Il n’a plus parlé depuis qu’il sait.
  
Au poste de police, sa femme reste prostrée.
On lui tend le même papier que celui qui a été remis à son mari. Il ne lui provoque que du mépris. Un rictus ébranle la surface de son visage. Son regard glisse le long des murs qui l’entourent, Quelques cheveux mal rajustés après les prélèvements pour les recherches d’ADN, s’échappent de son foulard. On lui lit ses droits, on la conduit dans une cellule.
Dans une autre cellule, on fait entrer Sébil, le barbier de Rithim.

Chute elliptique :

Le soir du réveillon Vort est seul. La voix de sa femme surgit soudain dans son esprit : qu’est-ce que je vous sers ?
Elle ne lui a jamais fait d’enfant.
Il a toujours préféré croire que Dieu en avait décidé ainsi.

Chute attendue :

Les journaux stambouliotes du lendemain titrèrent :

DISPARITIONS D'ENFANTS

« Le barbier égorgeait, la femme découpait, le mari les transformait en Jésus. »


Chute inattendue :

Le soir du réveillon Vort est seul.
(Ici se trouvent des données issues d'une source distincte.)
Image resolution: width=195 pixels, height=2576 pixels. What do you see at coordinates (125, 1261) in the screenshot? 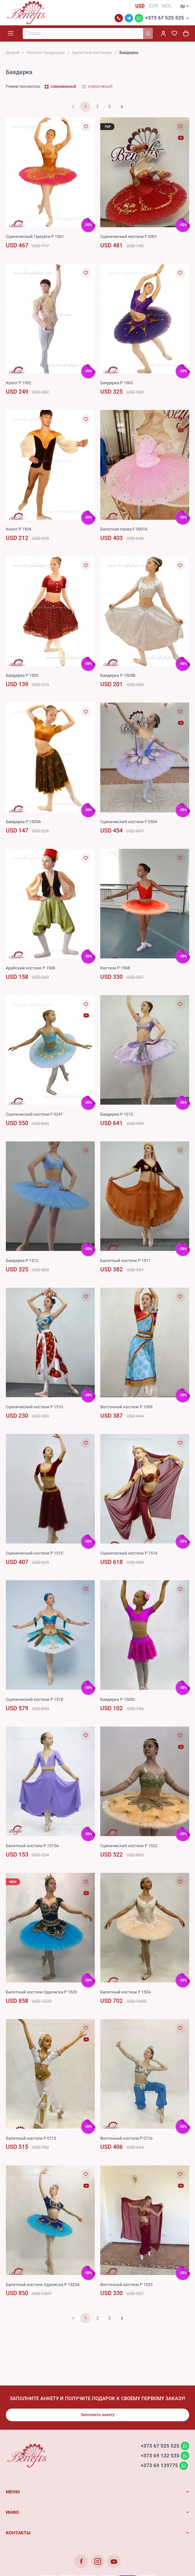 I see `Балетный костюм P 1511` at bounding box center [125, 1261].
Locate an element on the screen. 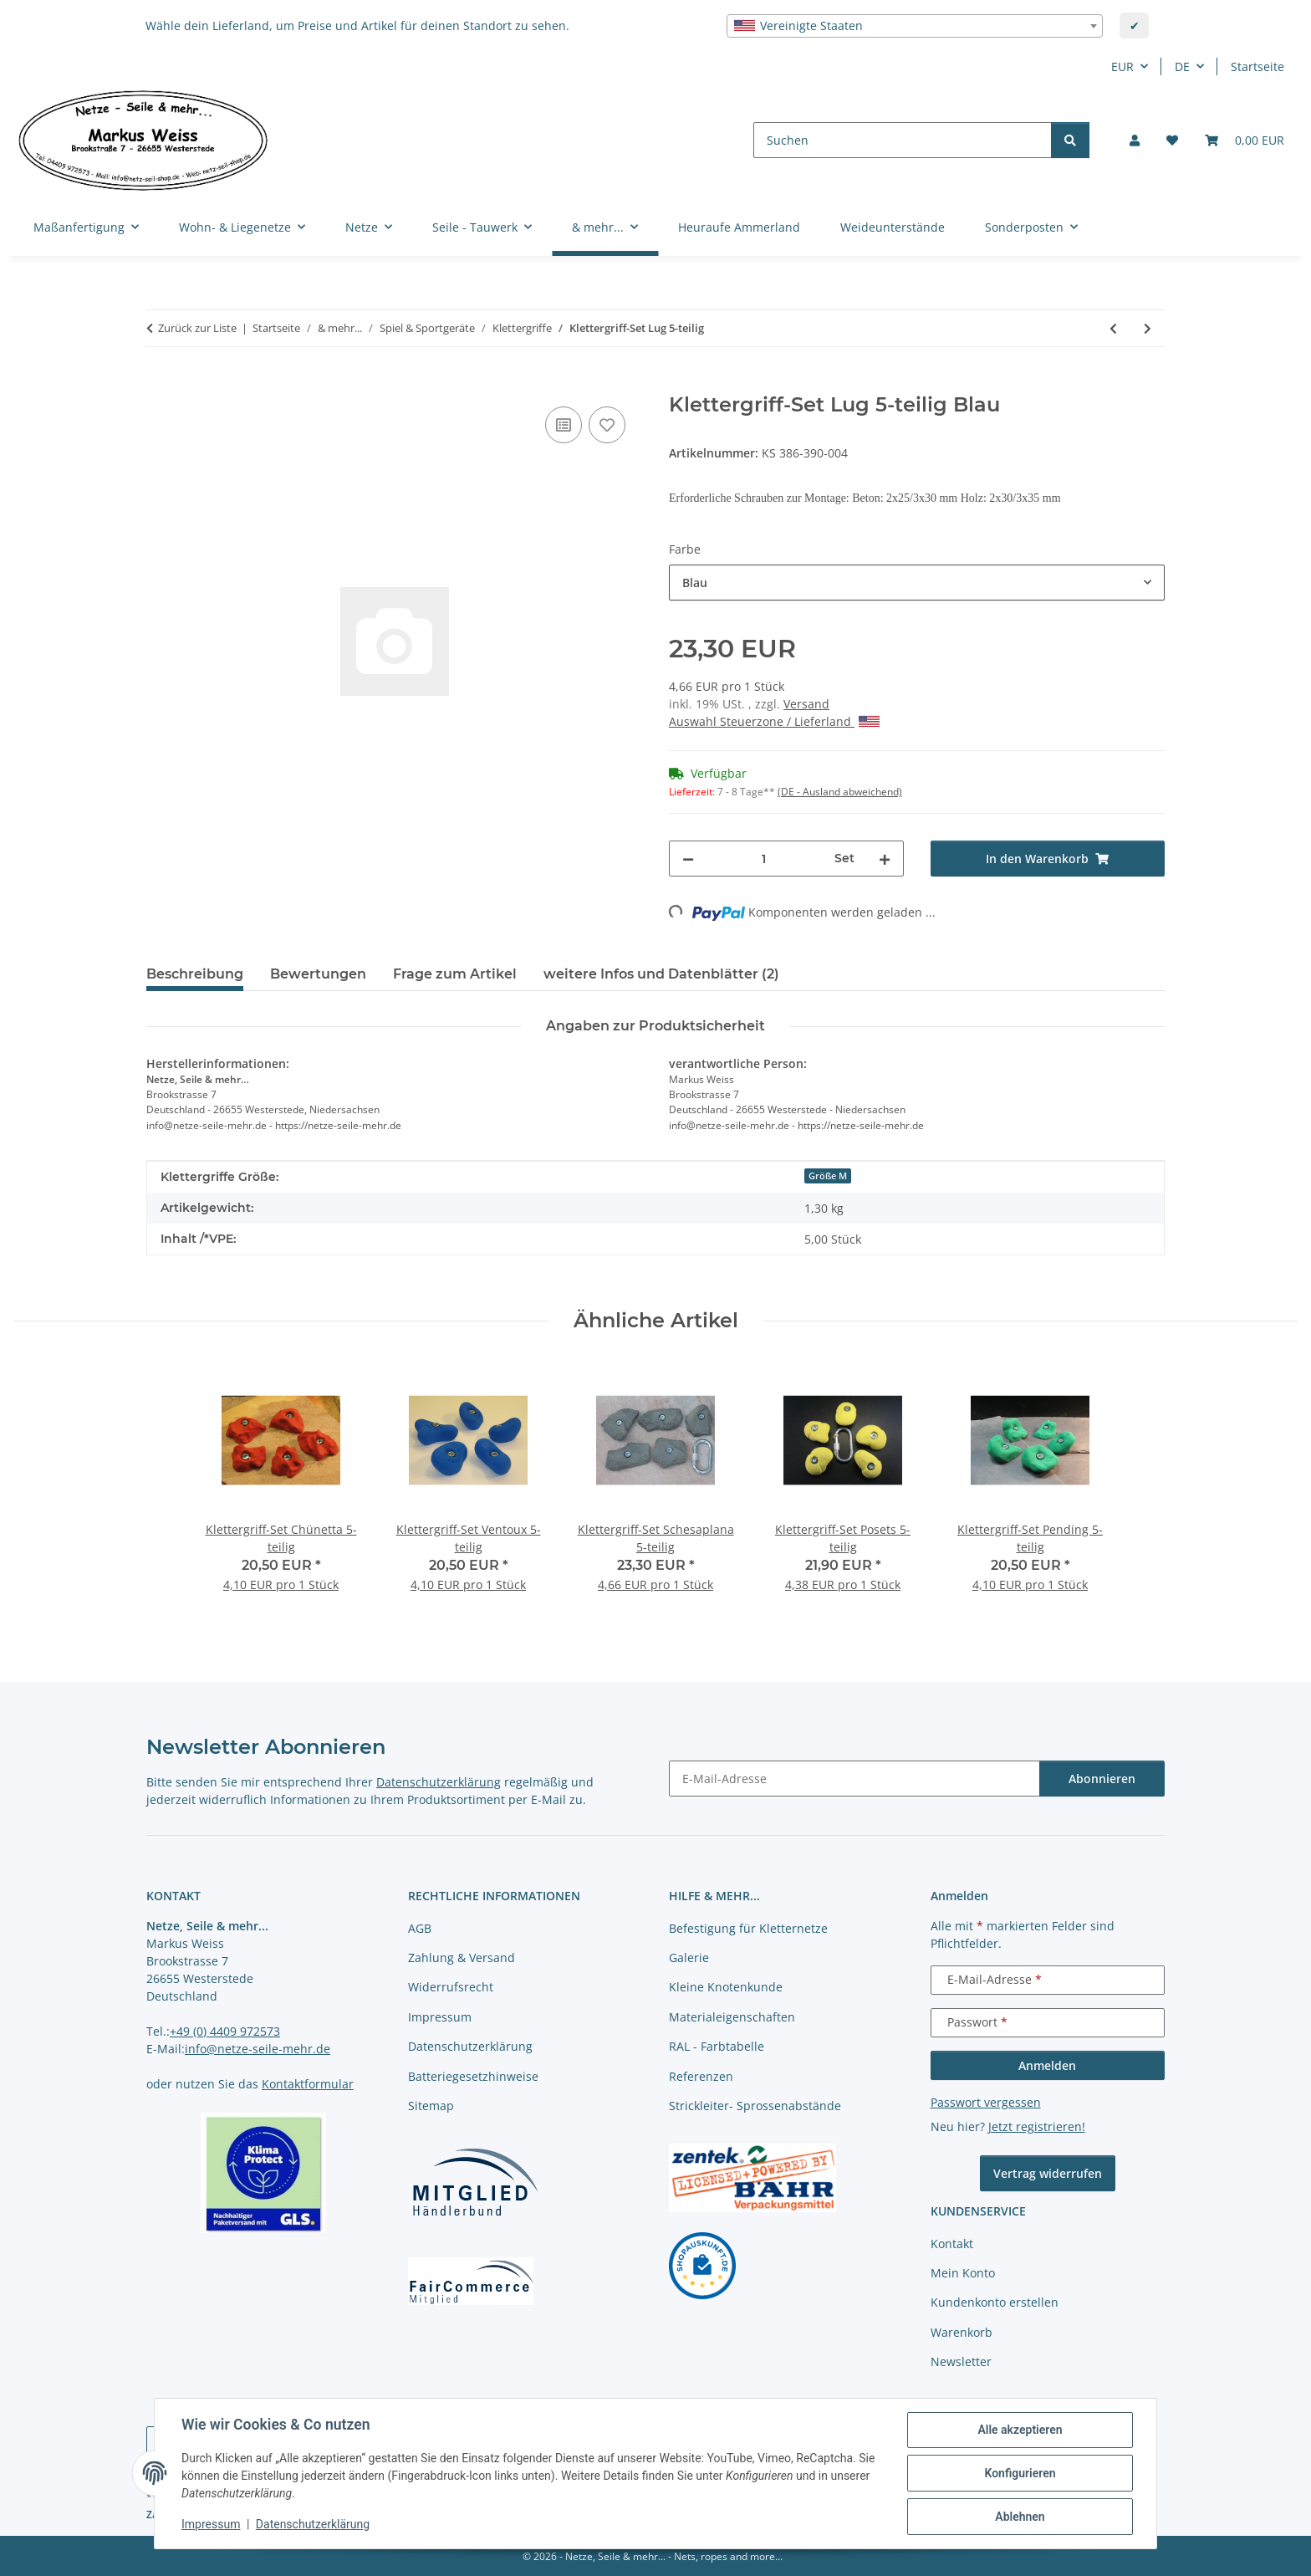 The image size is (1311, 2576). Impressum is located at coordinates (210, 2524).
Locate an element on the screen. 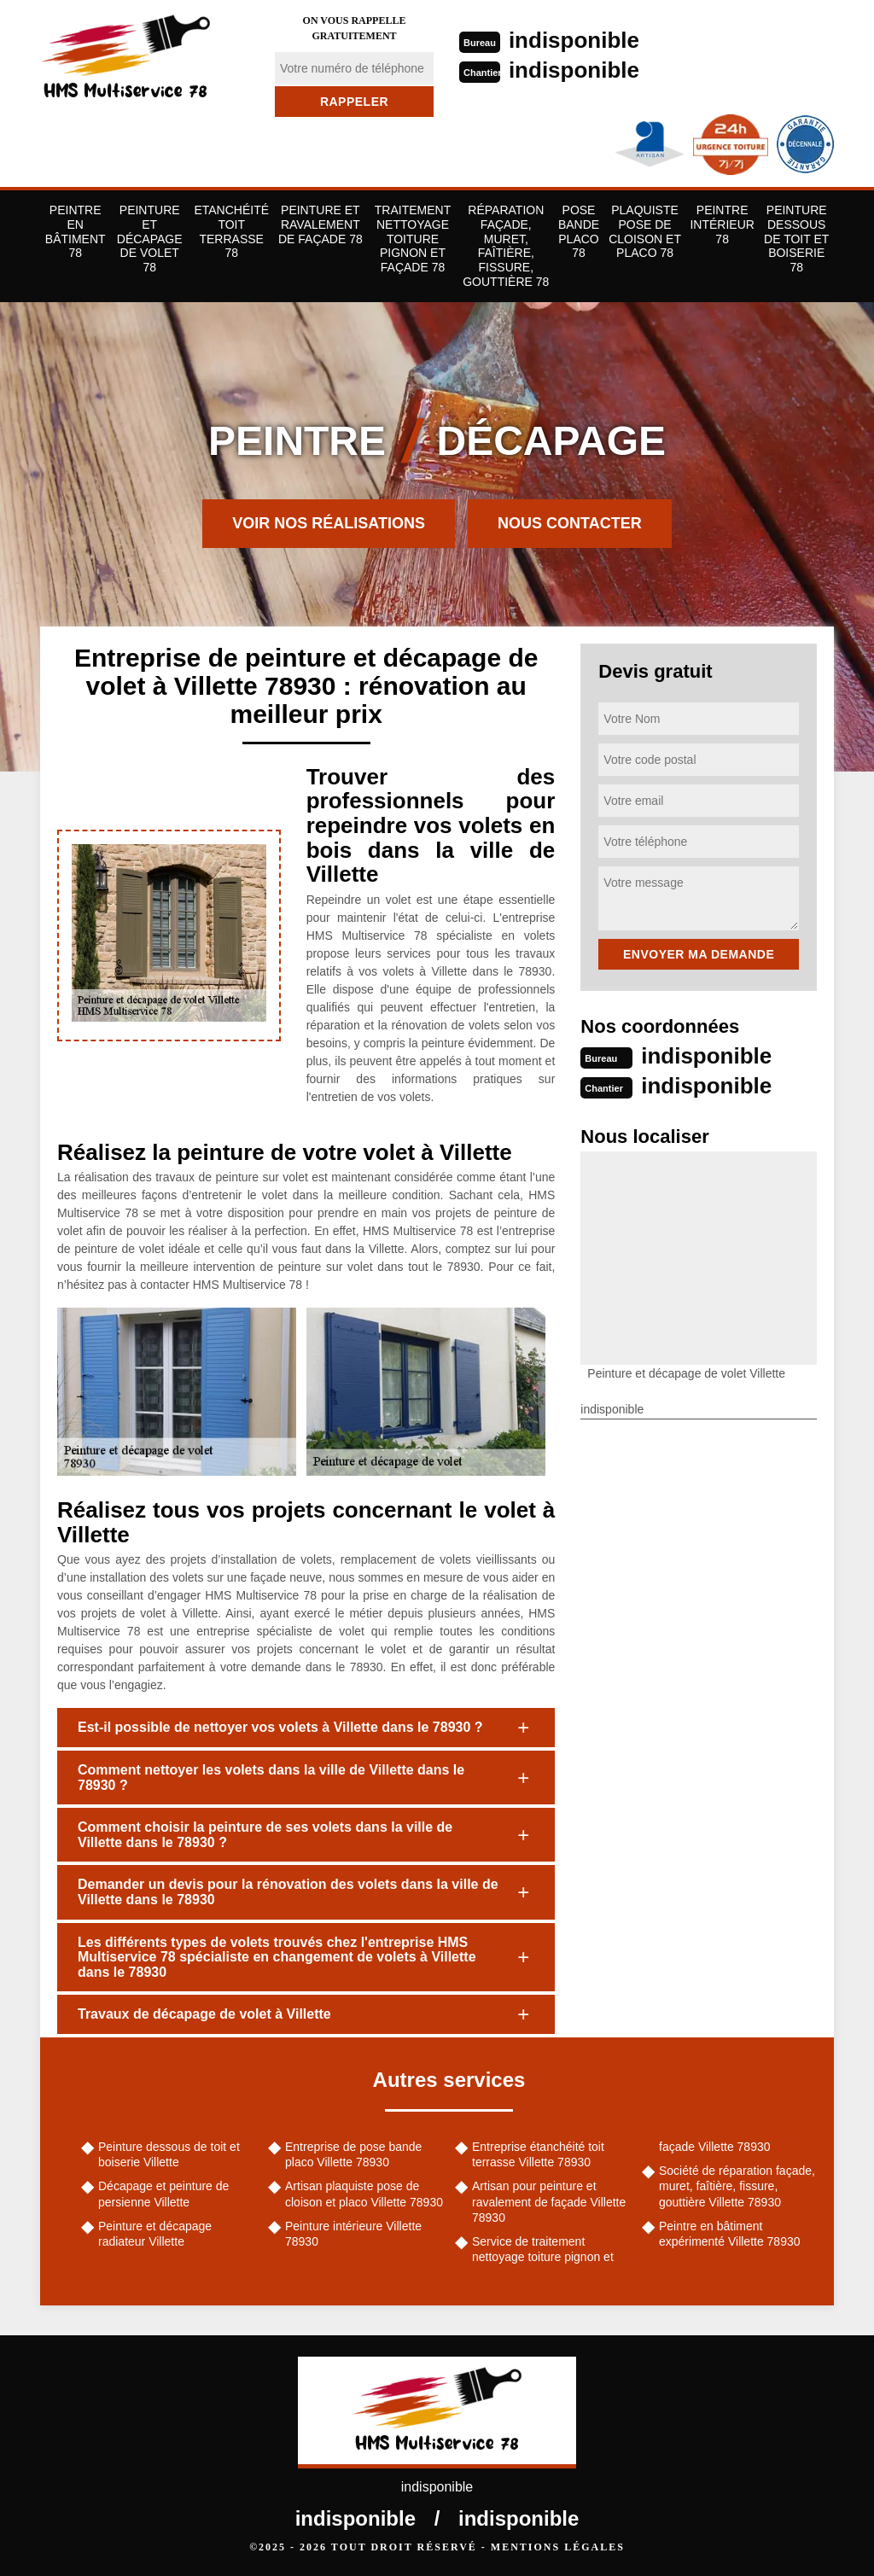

La voix de sa femme surgit soudain dans son esprit : qu’est-ce que je vous sers ?  Elle ne lui a jamais fait d’enfant.
Il a toujours préféré croire que Dieu en avait décidé ainsi.
Il déplie lentement le papier remit par la police. C’est un relevé d’écoute téléphonique. Une discussion vieille d’un an, entre sa femme et son frère, l’éleveur de porcs.

Sa femme se plaignait :

-         " C’est de plus en plus difficile d’importer du porc en terre musulmane.
Les douanes les refusent systématiquement pour raison sanitaire.
Le manque à gagner est conséquent. Quant à l’outrage, il ne se mesure pas. Que Jésus Christ notre sauveur nous protège ! Quoi qu’il en soit je ne cèderais pas un centimètre sur ce terrain-là. J’ai mis le foulard, c’est déjà un grand sacrifice."

Son frère avait dit :
- Tu l’as fait pour ton barbier !
-        Oui, je l’ai fait en partie pour Sébil, c’est vrai…
-        Qu’est-ce que tu feras si tu ne peux plus faire venir du porc à Istanbul ?
-        J’ai ma petite idée !
-         Et Vort ? Tu vas pas lui faire assaisonner du chien ?
-         Non, j’ai beaucoup mieux : des petits porcs Hallal, sales et sans avenir.